Records contained in a dataset:
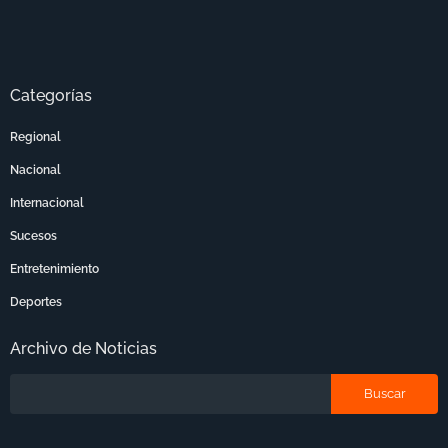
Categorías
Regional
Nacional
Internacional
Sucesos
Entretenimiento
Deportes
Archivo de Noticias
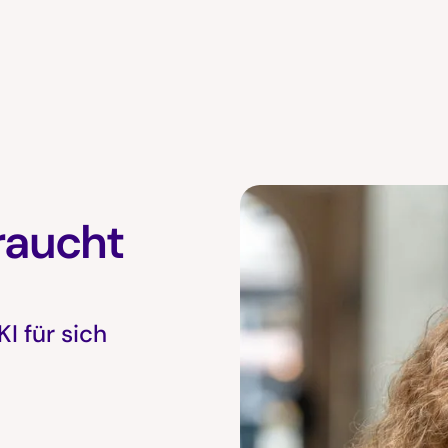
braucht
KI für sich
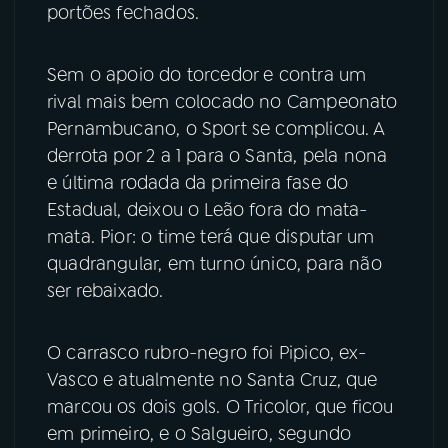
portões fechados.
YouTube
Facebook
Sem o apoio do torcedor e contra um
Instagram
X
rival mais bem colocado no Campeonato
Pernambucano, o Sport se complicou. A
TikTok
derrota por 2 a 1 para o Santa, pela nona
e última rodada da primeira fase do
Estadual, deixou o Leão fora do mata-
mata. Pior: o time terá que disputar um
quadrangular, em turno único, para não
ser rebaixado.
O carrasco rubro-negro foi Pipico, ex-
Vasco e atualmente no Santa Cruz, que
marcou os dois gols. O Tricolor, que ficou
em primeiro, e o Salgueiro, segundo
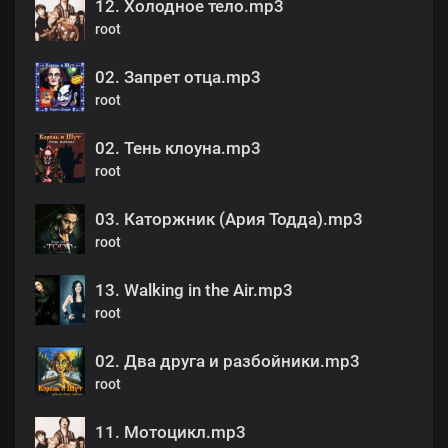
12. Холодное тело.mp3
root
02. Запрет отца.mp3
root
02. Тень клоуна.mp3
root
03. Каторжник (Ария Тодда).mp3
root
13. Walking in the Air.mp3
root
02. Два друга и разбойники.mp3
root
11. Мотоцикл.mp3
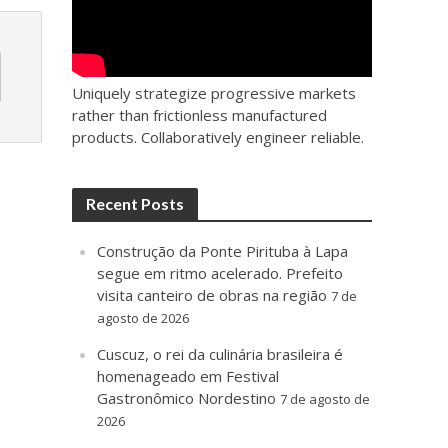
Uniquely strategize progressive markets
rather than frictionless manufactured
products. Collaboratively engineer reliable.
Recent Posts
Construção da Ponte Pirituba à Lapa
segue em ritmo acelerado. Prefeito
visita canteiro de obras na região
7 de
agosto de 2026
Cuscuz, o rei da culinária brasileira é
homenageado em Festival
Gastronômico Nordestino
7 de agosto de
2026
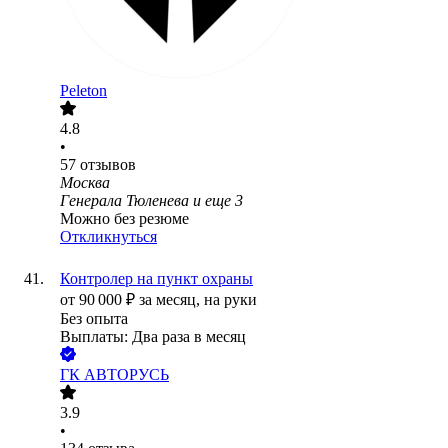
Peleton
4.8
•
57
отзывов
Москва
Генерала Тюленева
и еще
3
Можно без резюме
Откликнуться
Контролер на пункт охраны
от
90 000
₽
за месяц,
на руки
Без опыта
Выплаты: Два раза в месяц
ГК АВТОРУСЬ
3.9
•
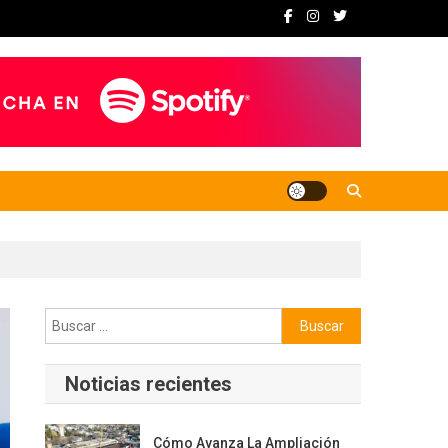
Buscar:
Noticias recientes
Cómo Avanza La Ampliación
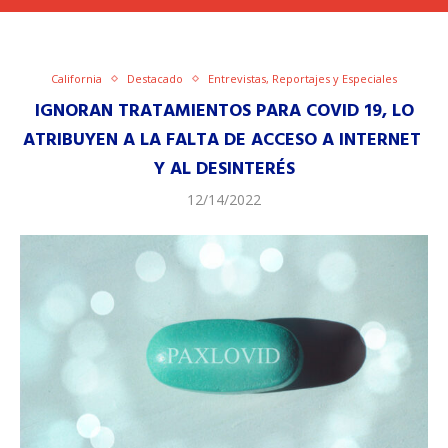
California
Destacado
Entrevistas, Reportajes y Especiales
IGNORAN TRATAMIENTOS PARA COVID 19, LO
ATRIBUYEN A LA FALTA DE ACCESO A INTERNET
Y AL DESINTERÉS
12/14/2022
...
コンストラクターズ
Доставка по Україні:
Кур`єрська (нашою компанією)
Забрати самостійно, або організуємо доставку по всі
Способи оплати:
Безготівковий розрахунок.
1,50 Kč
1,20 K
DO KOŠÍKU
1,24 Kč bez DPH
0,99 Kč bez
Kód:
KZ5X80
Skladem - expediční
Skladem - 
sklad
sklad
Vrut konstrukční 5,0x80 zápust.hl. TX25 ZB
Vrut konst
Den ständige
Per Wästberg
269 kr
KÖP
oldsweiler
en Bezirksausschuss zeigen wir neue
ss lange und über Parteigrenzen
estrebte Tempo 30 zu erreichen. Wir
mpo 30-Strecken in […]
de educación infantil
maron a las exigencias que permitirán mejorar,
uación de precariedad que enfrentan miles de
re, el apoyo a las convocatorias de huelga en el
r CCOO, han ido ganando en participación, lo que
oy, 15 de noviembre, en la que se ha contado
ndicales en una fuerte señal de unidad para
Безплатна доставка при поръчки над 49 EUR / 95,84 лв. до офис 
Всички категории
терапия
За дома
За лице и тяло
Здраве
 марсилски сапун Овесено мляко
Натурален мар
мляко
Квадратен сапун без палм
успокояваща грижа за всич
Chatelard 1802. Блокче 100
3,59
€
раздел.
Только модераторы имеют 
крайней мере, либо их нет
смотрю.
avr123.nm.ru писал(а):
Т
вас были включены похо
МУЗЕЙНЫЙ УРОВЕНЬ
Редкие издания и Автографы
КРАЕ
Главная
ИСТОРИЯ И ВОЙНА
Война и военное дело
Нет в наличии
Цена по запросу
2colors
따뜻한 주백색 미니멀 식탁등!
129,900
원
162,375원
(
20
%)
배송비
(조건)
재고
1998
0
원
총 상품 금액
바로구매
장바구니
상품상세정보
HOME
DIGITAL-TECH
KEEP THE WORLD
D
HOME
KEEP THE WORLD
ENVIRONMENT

[WHAT IS NEEDED] Write out, from the lines above, only those from the line with "oy, 15 de noviembre, en la que se ha contado" to the line with "ENVIRONMENT", exactly as given, including the first and the last.

[WRITTEN ANSWER]
oy, 15 de noviembre, en la que se ha contado
ndicales en una fuerte señal de unidad para
Безплатна доставка при поръчки над 49 EUR / 95,84 лв. до офис 
Всички категории
терапия
За дома
За лице и тяло
Здраве
 марсилски сапун Овесено мляко
Натурален мар
мляко
Квадратен сапун без палм
успокояваща грижа за всич
Chatelard 1802. Блокче 100
3,59
€
раздел.
Только модераторы имеют 
крайней мере, либо их нет
смотрю.
avr123.nm.ru писал(а):
Т
вас были включены похо
МУЗЕЙНЫЙ УРОВЕНЬ
Редкие издания и Автографы
КРАЕ
Главная
ИСТОРИЯ И ВОЙНА
Война и военное дело
Нет в наличии
Цена по запросу
2colors
따뜻한 주백색 미니멀 식탁등!
129,900
원
162,375원
(
20
%)
배송비
(조건)
재고
1998
0
원
총 상품 금액
바로구매
장바구니
상품상세정보
HOME
DIGITAL-TECH
KEEP THE WORLD
D
HOME
KEEP THE WORLD
ENVIRONMENT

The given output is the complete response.